HBCU history is grounded in the proud past created by many African American men and women who have made significant contributions to American society. Whether it be activists, freedom fighters, artists, educators, authors, athletes, or anyone else, their legendary contributions are something the entire community can be proud of today. Thus, during black history month, we bring you a list of 10 black college legends worth remembering.
Mary McLeod Bethune
Born in 1875, in Mayesville, South Carolina, Mary McLeod Bethune was an educator and life rights leader who studied at Barber-Scotia College. She founded the National Council of Negro Women in 1935 and Bethune-Cookman College in 1904.
George Washington Carver
Born into slavery in Diamond, Missouri either in 1861 or 1864, George Washington Carver was the second black man to appear on the United States currency. The exact date and birth year are unknown. He went onto become one of the most well-known botanist and inventor of his time, as well as a teacher at the Tuskegee Institute. Carver developed over 100 products using peanut including plastics, dyes, and gasoline.
Elizabeth “Bessie” Coleman became the first black American woman to stage a public flight in America. She specialized in parachuting and stunt flying and remains a pioneer of women in the field of aviation. Coleman is graduate of Langston College.
This Fisk University alumnus was born in Great Barrington, Massachusetts, U.S, W.E. B. Du Bois, (William Edward Burghardt Du Bois) was a sociologist, historian, Pan-Africanist, author, editor, and civil right activist. He was one of the most important black protest leaders in the United States during the first half of the twentieth century. Du Bois wrote extensively and became the first Black American to earn a Ph.D. from Harvard University. In 1909, he co-founded the National Association for the Advancement of Colored People (NAACP)
Born in South Carolina, Althea Gibson was a tennis player and a professional golfer. She was the first African American player to win the French (1956), singles and doubles Wimbledon (1957–58), and U.S. Open (1957–58) singles championships. She also became the first black player to compete on the women’s professional golf tour. Gibson is a graduate of Florida A&M University.
James Weldon Johnson
Not just an influential and notable novelist, songwriter, and poet James Weldon Johnson was one of the leading figures during Harlem Renaissance.
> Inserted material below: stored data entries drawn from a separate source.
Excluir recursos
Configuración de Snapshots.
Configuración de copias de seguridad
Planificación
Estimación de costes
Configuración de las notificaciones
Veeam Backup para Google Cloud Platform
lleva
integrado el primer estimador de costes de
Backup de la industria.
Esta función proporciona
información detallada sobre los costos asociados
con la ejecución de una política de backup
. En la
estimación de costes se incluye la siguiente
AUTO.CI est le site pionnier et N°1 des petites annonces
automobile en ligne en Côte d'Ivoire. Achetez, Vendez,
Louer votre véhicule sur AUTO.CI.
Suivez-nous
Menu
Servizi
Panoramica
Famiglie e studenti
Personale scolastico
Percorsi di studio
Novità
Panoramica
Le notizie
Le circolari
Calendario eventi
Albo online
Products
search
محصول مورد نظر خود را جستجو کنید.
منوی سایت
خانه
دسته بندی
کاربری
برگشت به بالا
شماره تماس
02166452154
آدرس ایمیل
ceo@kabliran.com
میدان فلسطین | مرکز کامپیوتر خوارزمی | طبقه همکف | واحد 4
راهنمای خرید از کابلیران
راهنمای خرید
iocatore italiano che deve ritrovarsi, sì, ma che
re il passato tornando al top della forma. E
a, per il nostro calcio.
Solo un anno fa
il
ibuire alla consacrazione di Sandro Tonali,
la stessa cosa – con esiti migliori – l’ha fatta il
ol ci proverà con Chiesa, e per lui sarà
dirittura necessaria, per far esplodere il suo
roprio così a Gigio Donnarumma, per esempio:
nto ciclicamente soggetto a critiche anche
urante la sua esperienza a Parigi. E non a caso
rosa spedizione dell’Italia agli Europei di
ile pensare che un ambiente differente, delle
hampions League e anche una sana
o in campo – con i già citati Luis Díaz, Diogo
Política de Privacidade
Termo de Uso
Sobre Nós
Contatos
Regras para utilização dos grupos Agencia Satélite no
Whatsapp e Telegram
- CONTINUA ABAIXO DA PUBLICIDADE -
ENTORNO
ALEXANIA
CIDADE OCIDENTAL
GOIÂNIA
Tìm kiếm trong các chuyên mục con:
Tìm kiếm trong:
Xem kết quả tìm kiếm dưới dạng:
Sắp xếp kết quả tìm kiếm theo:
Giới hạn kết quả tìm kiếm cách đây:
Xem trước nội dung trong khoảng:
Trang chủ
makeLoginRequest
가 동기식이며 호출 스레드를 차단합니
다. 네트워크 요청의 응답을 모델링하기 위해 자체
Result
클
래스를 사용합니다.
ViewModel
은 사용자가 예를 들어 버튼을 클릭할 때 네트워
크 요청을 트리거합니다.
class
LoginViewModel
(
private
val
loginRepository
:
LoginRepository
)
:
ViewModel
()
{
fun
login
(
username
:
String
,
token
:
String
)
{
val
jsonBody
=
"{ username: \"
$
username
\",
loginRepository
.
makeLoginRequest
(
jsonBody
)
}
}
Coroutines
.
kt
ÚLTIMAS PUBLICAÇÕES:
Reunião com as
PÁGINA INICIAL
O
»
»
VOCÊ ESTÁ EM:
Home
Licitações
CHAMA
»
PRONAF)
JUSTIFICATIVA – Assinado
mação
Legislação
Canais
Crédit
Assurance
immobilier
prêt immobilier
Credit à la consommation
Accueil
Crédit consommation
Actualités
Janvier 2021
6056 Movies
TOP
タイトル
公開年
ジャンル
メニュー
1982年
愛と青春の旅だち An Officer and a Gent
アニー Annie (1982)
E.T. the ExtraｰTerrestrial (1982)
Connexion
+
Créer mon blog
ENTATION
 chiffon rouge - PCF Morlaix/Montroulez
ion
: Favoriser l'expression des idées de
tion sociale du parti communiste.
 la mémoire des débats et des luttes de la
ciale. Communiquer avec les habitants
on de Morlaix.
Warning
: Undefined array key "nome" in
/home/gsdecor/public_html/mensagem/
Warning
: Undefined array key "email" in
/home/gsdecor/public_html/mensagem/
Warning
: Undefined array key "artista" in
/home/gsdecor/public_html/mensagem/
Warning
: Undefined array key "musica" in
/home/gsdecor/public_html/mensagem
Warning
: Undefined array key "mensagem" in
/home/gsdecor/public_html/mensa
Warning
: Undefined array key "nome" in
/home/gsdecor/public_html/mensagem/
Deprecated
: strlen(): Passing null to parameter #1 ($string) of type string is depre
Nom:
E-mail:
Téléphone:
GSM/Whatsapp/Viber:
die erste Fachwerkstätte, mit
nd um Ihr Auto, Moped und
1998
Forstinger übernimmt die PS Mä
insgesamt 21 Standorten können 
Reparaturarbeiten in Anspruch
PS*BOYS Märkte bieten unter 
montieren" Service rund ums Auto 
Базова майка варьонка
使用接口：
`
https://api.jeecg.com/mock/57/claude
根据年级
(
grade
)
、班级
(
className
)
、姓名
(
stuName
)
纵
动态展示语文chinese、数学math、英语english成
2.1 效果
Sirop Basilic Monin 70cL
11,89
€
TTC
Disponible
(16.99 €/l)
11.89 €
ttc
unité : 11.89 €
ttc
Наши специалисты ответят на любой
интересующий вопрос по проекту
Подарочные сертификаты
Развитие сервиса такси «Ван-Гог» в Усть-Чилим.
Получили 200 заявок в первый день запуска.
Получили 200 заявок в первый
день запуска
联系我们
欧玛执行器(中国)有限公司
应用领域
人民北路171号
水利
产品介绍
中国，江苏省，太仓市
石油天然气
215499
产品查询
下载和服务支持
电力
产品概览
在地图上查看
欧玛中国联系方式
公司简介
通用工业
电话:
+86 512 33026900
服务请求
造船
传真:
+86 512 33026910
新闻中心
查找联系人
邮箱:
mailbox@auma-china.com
Johnson is best remembered for his important role in combating racism through his position in the National Association for the Advancement of Colored People NAACP. After graduating from Atlanta University, he worked as a principal in a grammar school, founded a newspaper-The Daily American, and became the first African American to pass the Florida Bar.
Civil rights activist, Rosa Parks was born in 1913, in Tuskegee, Alabama. Her refusal to give up her bus seat in the colored section to a white passenger in Montgomery, Alabama led to a city-wide boycott. As a consequence, law of racial segregation on public buses was lifted by the city of Montgomery. She also received national recognition, including the NAACP’s highest award. Parks is a graduate of Alabama State University.
A. Phillip Randolph
Asa Philip Randolph is a graduate of Bethune-Cookman University, Philip Randolph was one of the most influential African American leaders of the 20th century. From 1917 until his last breadth on May 16, 1979, Randolph worked as a labor organizer, a civil rights leader and a journalist. In 1963, Randolph led the March on Washington Movement.
Born in St. Bethlehem, Tennessee, Wilma Rudolph was an African American athlete, an Olympic champion and a graduate of Tennessee State University. She competed in two Olympic Games in 1956 and in 1960 and later worked as a teacher and track coach. In 1960, Rudolph became the first black woman to win three gold medals at Summer Olympics in Rome.
Booker T. Washington
Born as a slave on a small farm in the Virginia backcountry, Booker T. Washington is a graduate of Hampton University and was one of the most famous black men in America. Apart from being considered as one of the most influential black educator, he was an orator, author, and advisor to the president of the United States. In 1881, he founded the Tuskegee Normal and Industrial Institute in Alabama now known as the Tuskegee University, which grew immensely and focused on preparing African Americans in agricultural pursuits.